National Sorghum Breweries, South Africa
National Sorghum Breweries was regarded by some as a sleepy, loss making, state
owned brewer of traditional African beers. By undertaking IMCA courses the
company aimed to improve the organization’s vision and re-vitalize it. It was
proposed that this should be done by empowering the organization’s employees.
IMCA set up one of the largest single corporate educational and development
initiatives ever undertaken in South Africa. In a period of twelve months, 200
of the managers joined a series of in-company courses.

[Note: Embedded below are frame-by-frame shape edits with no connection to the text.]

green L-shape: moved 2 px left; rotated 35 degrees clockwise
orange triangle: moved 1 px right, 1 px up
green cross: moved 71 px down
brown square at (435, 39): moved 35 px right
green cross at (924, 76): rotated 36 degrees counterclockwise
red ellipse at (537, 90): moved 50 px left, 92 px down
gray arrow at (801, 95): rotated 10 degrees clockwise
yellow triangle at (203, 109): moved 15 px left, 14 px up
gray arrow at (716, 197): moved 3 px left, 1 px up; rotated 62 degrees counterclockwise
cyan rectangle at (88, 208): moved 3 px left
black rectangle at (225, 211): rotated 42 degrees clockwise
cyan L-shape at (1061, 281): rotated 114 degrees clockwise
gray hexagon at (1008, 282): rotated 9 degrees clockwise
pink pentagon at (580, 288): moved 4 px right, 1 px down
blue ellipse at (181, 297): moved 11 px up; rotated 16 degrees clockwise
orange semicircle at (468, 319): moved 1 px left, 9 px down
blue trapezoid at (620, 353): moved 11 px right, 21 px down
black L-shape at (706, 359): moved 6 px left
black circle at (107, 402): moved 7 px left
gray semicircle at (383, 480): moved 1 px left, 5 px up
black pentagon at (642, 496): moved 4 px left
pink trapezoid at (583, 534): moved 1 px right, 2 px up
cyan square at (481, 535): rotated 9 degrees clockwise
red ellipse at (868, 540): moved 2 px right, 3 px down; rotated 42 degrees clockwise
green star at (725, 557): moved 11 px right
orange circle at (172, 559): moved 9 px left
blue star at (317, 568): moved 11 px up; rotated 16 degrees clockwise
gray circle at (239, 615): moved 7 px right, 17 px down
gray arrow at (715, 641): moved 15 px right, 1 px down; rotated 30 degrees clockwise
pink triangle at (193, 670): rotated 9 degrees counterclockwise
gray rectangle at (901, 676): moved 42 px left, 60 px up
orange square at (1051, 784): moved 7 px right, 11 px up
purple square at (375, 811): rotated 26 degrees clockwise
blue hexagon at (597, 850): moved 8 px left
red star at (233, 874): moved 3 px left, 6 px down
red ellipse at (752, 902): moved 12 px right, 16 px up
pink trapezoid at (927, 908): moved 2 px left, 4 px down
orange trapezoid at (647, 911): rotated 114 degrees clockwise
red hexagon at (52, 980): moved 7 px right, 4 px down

The courses were a great success and transformed the company into a very
successful business. Some of the success can be put down to the work of one of
the MBA’s associates who produced a real-issue project which addressed the
social, political and economic disadvantages for black South Africans in the
wake of apartheid. He proposed doing something about it. From the project he
gained inspiration to plan the buy out and a turn around of the brewery. As a
result, the National Sorghum Breweries turned into a successful company, which
is largely owned and managed by black people. His project proved that through
education and empowerment, change could be achieved quickly and peacefully. The
aim was twofold. First, the organization was turned inside out by the energy of
the action learning projects. And, second, many of their graduates went from NSB
into other South African organizations so as to replicate the educational and
development process. NSB made itself an enterprise school of management with
IMCA - and found, interestingly enough, that it is wholly complementary to its
commercial ambitions.
The success story is the privatization of the enterprise and the pride it gave
to the black community at the time it was achieved. The next challenge was to
stabilize the management structure. It failed, but nonetheless those who took
over had something to take over, and have pulled it through. Is that not the
nature of many enterprises? It is now owned by a European company. It had
suffered previously by the monopolistic behaviour of South African Breweries.
Remember, too, that the bulk of the work was being undertaken at the time when
the country was awaiting the date of the first election.